FAQs on Breastfeeding: Sleep problems in the first few months
A newborn's sleep period begins with drowsiness, leading to light sleep, and followed by deep sleep. A baby is likely to wake up more easily from a light sleep. A mother may put a child passing through this stage of sleep down on the bed with the impression that he has gone to sleep, but he is likely to get up soon after and start crying because he has not yet gone into a state of deep sleep. Therefore, it is important that we continue to give the child body contact till he crosses the barrier of light sleep and moves into the realm of deep sleep.
The good news is that those mothers who respond promptly to baby's needs in the first few months are rewarded in the long run. As they grow older, babies thus reared are quieter, calmer and more secure compared to babies who are left to cry. They start trusting people around them, which helps in personality development.
The so-called three month' colic is another problem that bothers quite a few babies in their early months.
After having made the point that a crying baby should not be left crying, I must sympathise with mothers who have to spend sleepless nights in this process.
The following guidelines might be found helpful:
1. Get into the habit of sleeping while the baby sleeps, as mentioned earlier.
2. Do not switch on the lights when the child gets up at night. The idea is to gradually let him learn that nights are meant for sleeping and not for playing. Feed him in laying position if he is hungry. Pat him to sleep if he is just squirming. Give him body contact if he has moved away from you.
3. Do not get up to burrp the child. Raise him while you are lying down. Let him lean against you to burp. If he does not oblige, do not worry. Quite a few babies can manage without burping. If you are still concerned, let him lie on his right side; in this position, the child is more likely to burp on his own.

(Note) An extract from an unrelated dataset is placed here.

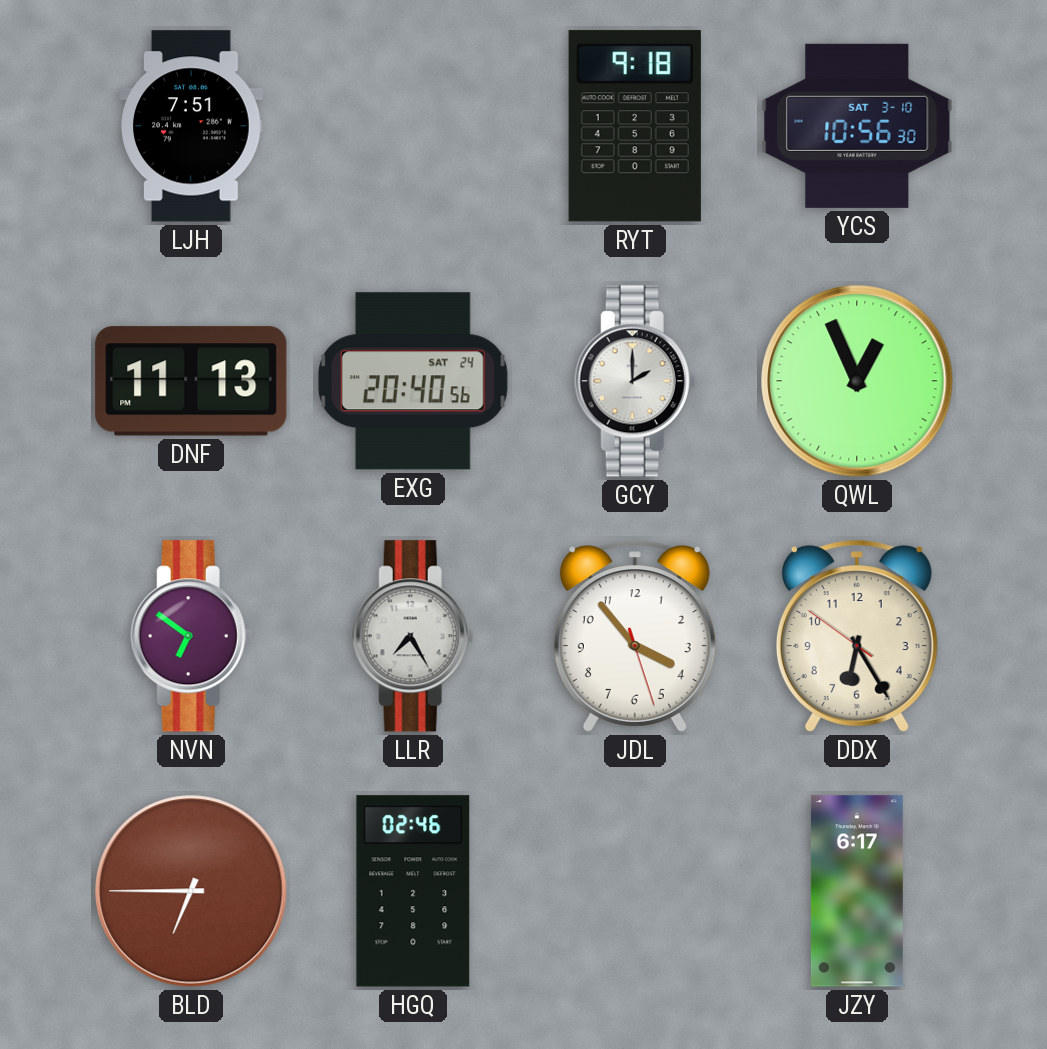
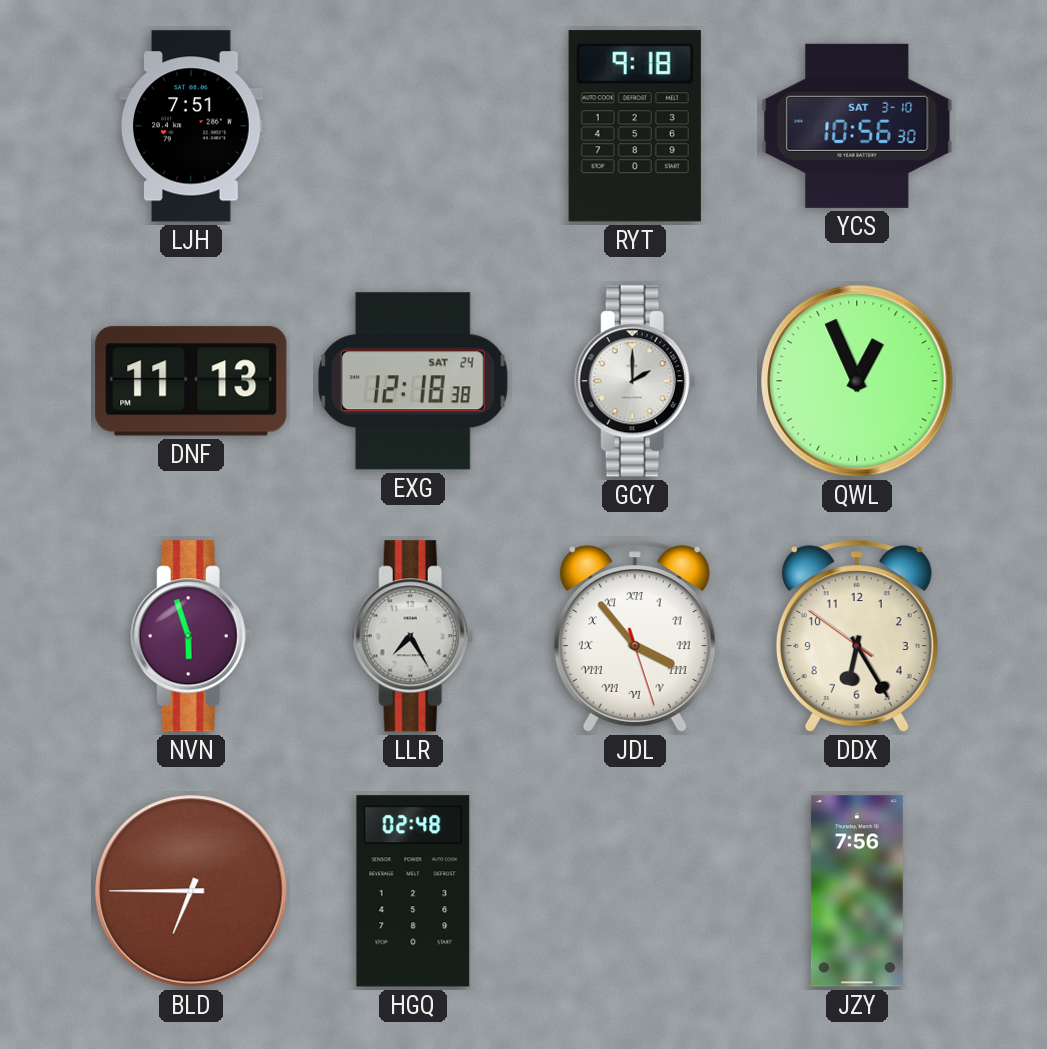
EXG: 20:40 -> 12:18
NVN: 6:51 -> 5:57
JDL numerals: Arabic -> Roman
HGQ: 02:46 -> 02:48
JZY: 6:17 -> 7:56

4. If a child has wet his diaper, see if he can remain asleep without it being changed. After the first few weeks, quite a few babies can tolerate a wet diaper without getting upset and without getting diaper rash. If the baby does get annoyed or if the whole bed gets wet, try putting a double diaper on him. Tie it firmly. This may work. If not, keep such diapers handy which do not need to be pinned and can be tied easily in the dark. The important rule is not to spend too much time in changing the diaper so that both you and the baby can go back to sleep as soon as possible.
5. All noises do not wake up a child. Many babies sleep quite well with some background music or human conversation. Of course, sudden loud noises may startle them, especially if they are in a period of 'light sleep'.